Like, the interesting story for me here is path dependence.
I don’t think we set out to write a bidding schedule design so much as we set out not to have dependencies on Raft consensus (run a single global high-volume Raft cluster some time and see how you end up feeling about distributed consensus).
Like, the inception of `flyd` was literally: “pull the driver code out of Nomad, and make it not depend on Raft”.
But once you do that, you can’t easily do a central planning scheduler anymore. You become Orchestration Milton Friedman. A totally different tech tree.
@tqbf This is fascinating!
Cloud Foundry had a similar journey in its orchestration system
It started with a very fancy pub/sub based system without a central orchestration node.

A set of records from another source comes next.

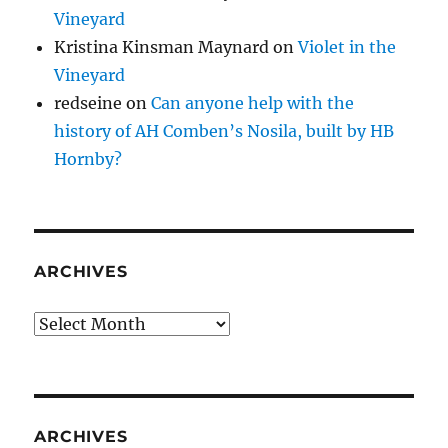
Vineyard
Kristina Kinsman Maynard
on
Violet in the
Vineyard
redseine
on
Can anyone help with the
history of AH Comben’s Nosila, built by HB
Hornby?
ARCHIVES
Archives
ARCHIVES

This was hard to debug, fragile, etc.
Then rewrote it with an auction-based central co-ordinator in Go, call Diego, that used etcd and consul for state.
Then, finally, migrated from etcd and consul to SQL because GOOD LORD those things were a pain to run.
@tqbf If you haven't taken a look at Diego you might find it interesting as an example of a pretty production-hardened orchestrator that also makes very different choices from k8s.
https://github.com/cloudfoundry/diego-release
https://github.com/cloudfoundry/diego-design-notes
(The notes are out of date but the fundamentals haven't changed *that* much since that period. IIRC the big thing that's changed is mostly that more logic got moved into it out of the CF API.)
@tqbf Your thread triggered me to pass your hiring page on to several folks who have worked on that system and *especially* on its CLI. (Which, for reasons you noted in your article, is where a lot of the complex logic that makes Cloud Foundry powerful lives.)
Your interview process is very well-targeted for the kinds of folks I suspect you're looking for.